After weeks and months looking for a job, finally attaining that new job is an incredibly proud and fulfilling moment for an applicant. Given these tough economic times, this sentiment is amplified even further. Once you get that job, the last thing you want to hear is that the offer has been revoked due to a technicality.
In this regard, personality tests (which are, more and more, a common tool used by human resource departments) are coming under fire for being unreliable and discriminatory. Many people claim that they paint an inaccurate picture of a potential employee -- placing certain labels on their personality based on some multiple-choice questions, rather than having their personality come out in an actual real-life situation.
Sure, the point of these tests is to "screen out" people who potentially may have poor attitudes; but after background checks, a review of an applicant's resume and multiple interviews or face-to-face meetings, shouldn't the employer at least have an idea of what they are getting from an applicant? Why should an unproven questionnaire prohibit someone from a job they qualify for?
The discriminatory element of personality tests is very important.

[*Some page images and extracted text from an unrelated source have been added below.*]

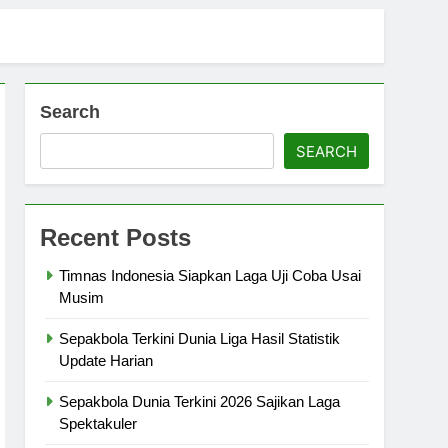
Search
SEARCH
Recent Posts
Timnas Indonesia Siapkan Laga Uji Coba Usai
Musim
Sepakbola Terkini Dunia Liga Hasil Statistik
Update Harian
Sepakbola Dunia Terkini 2026 Sajikan Laga
Spektakuler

If an employer uses the test only in certain situations (say only with a certain ethnic or religious group), that would certainly warrant a discrimination lawsuit; as would a scenario where an employer gives the personality test to every applicant, but only certain groups fail the test (may it be disproportionally or specifically).
One author, who wrote a book on personality tests, believes they are an inadequate tool for measuring an employee. "These tests may make Human Resources people feel that they're doing a good job sorting the application pool, but because personality is situational and because these tests are actually not very reliable in terms of their results, they're not a good way to evaluate perspective employees," she said.
Clearly, there are issues with the personality test process -- these issues can lead to good people missing out on a job they deserve and qualify for, or the issues can manifest themselves in despicable behavior by employers who discriminate against certain applicants. In either case, the applicant's rights may be violated, and they would certainly have the grounds for a lawsuit.